▸ WHAT IS EXPECTED: The expected result is a verbatim repetition of the lines from the start of the entries through the line containing "tarieven en sommige", with the pictures removed.

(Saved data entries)
━━━━━━━━━━━━━━━━
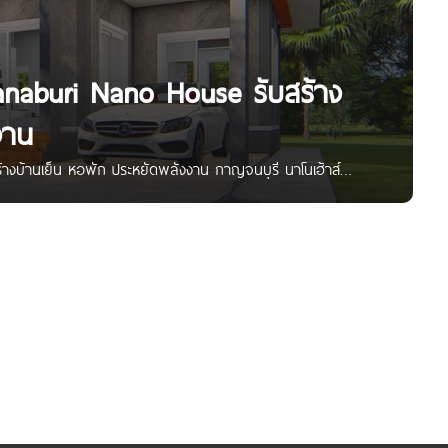
anaburi Nano House รับสร้าง
งาน
างบ้านเย็น หอพัก ประหยัดพลังงาน กาญจนบุรี นาโนเฮ้าส์
ะหยัดพลังงาน จุดเด่น ใช้วัสดุคุณภาพ ประหยัดพลังงาน บ้าน
ผู้ชำนาญ บริการ One Stop Service เขียนแบบ ขอสินเชื่อ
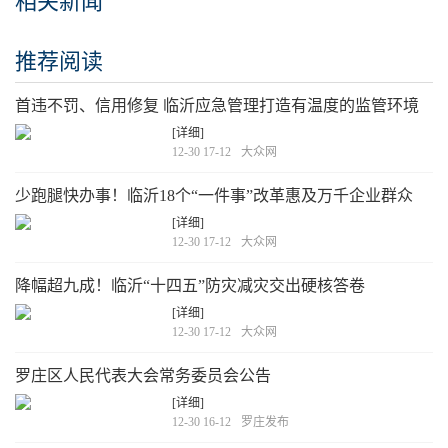
相关新闻
推荐阅读
首违不罚、信用修复 临沂应急管理打造有温度的监管环境
[详细]
12-30 17-12
大众网
少跑腿快办事！临沂18个“一件事”改革惠及万千企业群众
[详细]
12-30 17-12
大众网
降幅超九成！临沂“十四五”防灾减灾交出硬核答卷
[详细]
12-30 17-12
大众网
罗庄区人民代表大会常务委员会公告
[详细]
12-30 16-12
罗庄发布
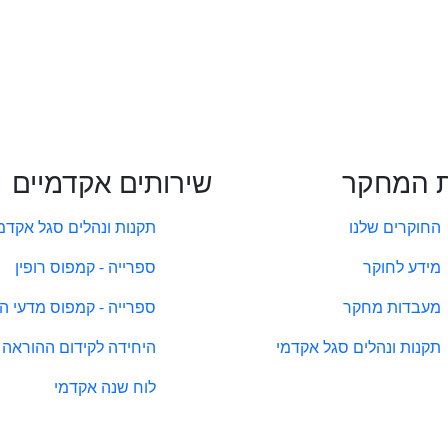
 המחקר
שירותים אקדמיים
החוקרים שלנו
תקנות ונהלים סגל אקדמ
מידע לחוקר
ספרייה - קמפוס רופין
מעבדות מחקר
ספרייה - קמפוס מדעי ה
תקנות ונהלים סגל אקדמי
היחידה לקידום ההוראה
לוח שנה אקדמי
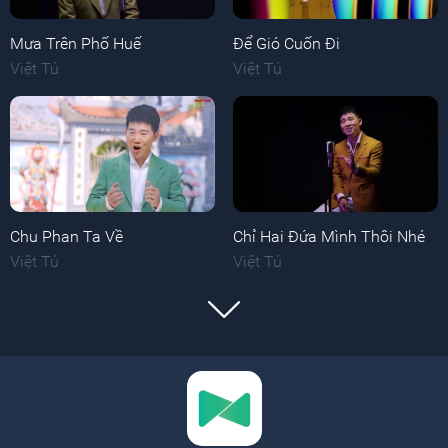
Mưa Trên Phố Huế
Để Gió Cuốn Đi
Việt Tú
Việt Tú
Chu Phan Ta Về
Chỉ Hai Đứa Mình Thôi Nhé
Việt Tú
Việt Tú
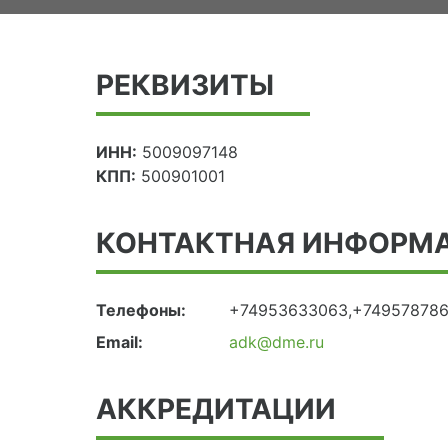
РЕКВИЗИТЫ
ИНН:
5009097148
КПП:
500901001
КОНТАКТНАЯ ИНФОРМ
Телефоны:
+74953633063,+74957878
Email:
adk@dme.ru
АККРЕДИТАЦИИ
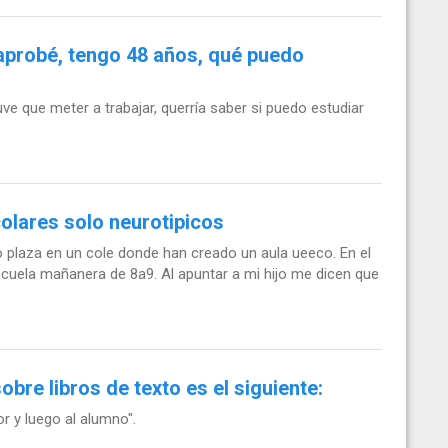
 aprobé, tengo 48 años, qué puedo
ve que meter a trabajar, querría saber si puedo estudiar
lares solo neurotipicos
do plaza en un cole donde han creado un aula ueeco. En el
escuela mañanera de 8a9. Al apuntar a mi hijo me dicen que
bre libros de texto es el siguiente:
or y luego al alumno".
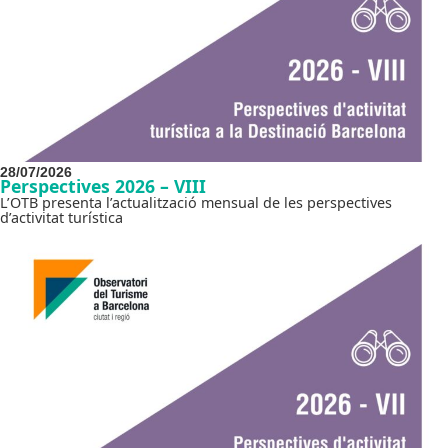
28/07/2026
Perspectives 2026 – VIII
L’OTB presenta l’actualització mensual de les perspectives
d’activitat turística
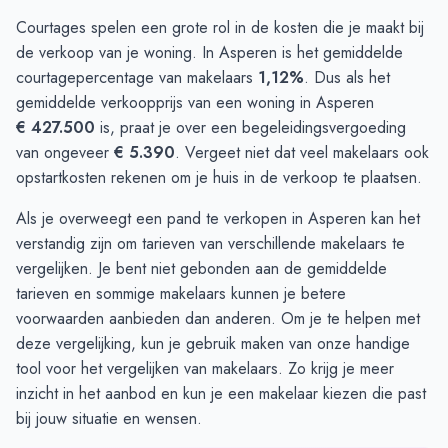
Courtages spelen een grote rol in de kosten die je maakt bij
de verkoop van je woning. In Asperen is het gemiddelde
courtagepercentage van makelaars
1,12%
. Dus als het
gemiddelde verkoopprijs van een woning in Asperen
€ 427.500
is, praat je over een begeleidingsvergoeding
van ongeveer
€ 5.390
. Vergeet niet dat veel makelaars ook
opstartkosten rekenen om je huis in de verkoop te plaatsen.
Als je overweegt een pand te verkopen in Asperen kan het
verstandig zijn om tarieven van verschillende makelaars te
vergelijken. Je bent niet gebonden aan de gemiddelde
tarieven en sommige makelaars kunnen je betere
voorwaarden aanbieden dan anderen. Om je te helpen met
deze vergelijking, kun je gebruik maken van onze handige
tool voor het
vergelijken van makelaars
. Zo krijg je meer
inzicht in het aanbod en kun je een makelaar kiezen die past
bij jouw situatie en wensen.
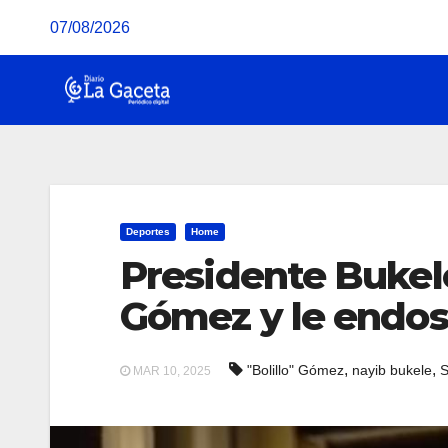
Saltar
07/08/2026
al
contenido
Deportes
Home
Presidente Bukele
Gómez y le endos
,
,
"Bolillo" Gómez
nayib bukele
S
MAR 10, 2025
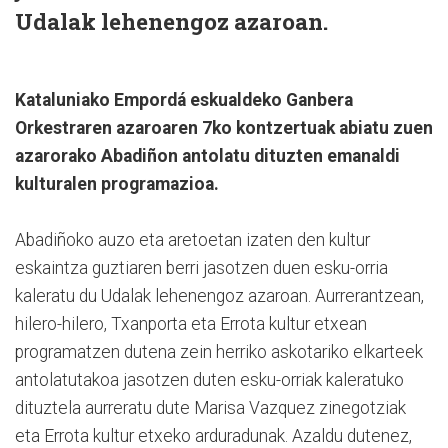
Udalak lehenengoz azaroan.
Kataluniako Empordá eskualdeko Ganbera
Orkestraren azaroaren 7ko kontzertuak abiatu zuen
azarorako Abadiñon antolatu dituzten emanaldi
kulturalen programazioa.
Abadiñoko auzo eta aretoetan izaten den kultur
eskaintza guztiaren berri jasotzen duen esku-orria
kaleratu du Udalak lehenengoz azaroan. Aurrerantzean,
hilero-hilero, Txanporta eta Errota kultur etxean
programatzen dutena zein herriko askotariko elkarteek
antolatutakoa jasotzen duten esku-orriak kaleratuko
dituztela aurreratu dute Marisa Vazquez zinegotziak
eta Errota kultur etxeko arduradunak. Azaldu dutenez,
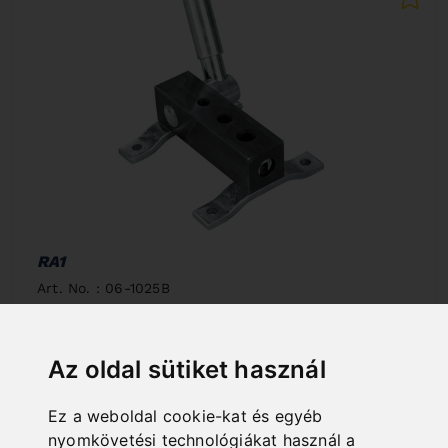
RA1
Art. No. : 06-1025B
265,20 EUR
incl. 20% VAT
Az oldal sütiket használ
In Stock
Deliverable in 2-3 business days
Ez a weboldal cookie-kat és egyéb
nyomkövetési technológiákat használ a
━━━━━━━━━━━━━━━━
▸ FINISHED EXERCISE:
anaburi Nano House รับสร้าง
งาน
างบ้านเย็น หอพัก ประหยัดพลังงาน กาญจนบุรี นาโนเฮ้าส์
ะหยัดพลังงาน จุดเด่น ใช้วัสดุคุณภาพ ประหยัดพลังงาน บ้าน
ผู้ชำนาญ บริการ One Stop Service เขียนแบบ ขอสินเชื่อ
相关新闻
推荐阅读
首违不罚、信用修复 临沂应急管理打造有温度的监管环境
[详细]
12-30 17-12
大众网
少跑腿快办事！临沂18个“一件事”改革惠及万千企业群众
[详细]
12-30 17-12
大众网
降幅超九成！临沂“十四五”防灾减灾交出硬核答卷
[详细]
12-30 17-12
大众网
罗庄区人民代表大会常务委员会公告
[详细]
12-30 16-12
罗庄发布
 המחקר
שירותים אקדמיים
החוקרים שלנו
תקנות ונהלים סגל אקדמ
מידע לחוקר
ספרייה - קמפוס רופין
מעבדות מחקר
ספרייה - קמפוס מדעי ה
תקנות ונהלים סגל אקדמי
היחידה לקידום ההוראה
לוח שנה אקדמי
Mưa Trên Phố Huế
Để Gió Cuốn Đi
Việt Tú
Việt Tú
Chu Phan Ta Về
Chỉ Hai Đứa Mình Thôi Nhé
Việt Tú
Việt Tú
РЕКВИЗИТЫ
ИНН:
5009097148
КПП:
500901001
КОНТАКТНАЯ ИНФОРМ
Телефоны:
+74953633063,+74957878
Email:
adk@dme.ru
АККРЕДИТАЦИИ
 aprobé, tengo 48 años, qué puedo
ve que meter a trabajar, querría saber si puedo estudiar
lares solo neurotipicos
do plaza en un cole donde han creado un aula ueeco. En el
escuela mañanera de 8a9. Al apuntar a mi hijo me dicen que
bre libros de texto es el siguiente:
or y luego al alumno".
28/07/2026
Perspectives 2026 – VIII
L’OTB presenta l’actualització mensual de les perspectives
d’activitat turística
Courtages spelen een grote rol in de kosten die je maakt bij
de verkoop van je woning. In Asperen is het gemiddelde
courtagepercentage van makelaars
1,12%
. Dus als het
gemiddelde verkoopprijs van een woning in Asperen
€ 427.500
is, praat je over een begeleidingsvergoeding
van ongeveer
€ 5.390
. Vergeet niet dat veel makelaars ook
opstartkosten rekenen om je huis in de verkoop te plaatsen.
Als je overweegt een pand te verkopen in Asperen kan het
verstandig zijn om tarieven van verschillende makelaars te
vergelijken. Je bent niet gebonden aan de gemiddelde
tarieven en sommige makelaars kunnen je betere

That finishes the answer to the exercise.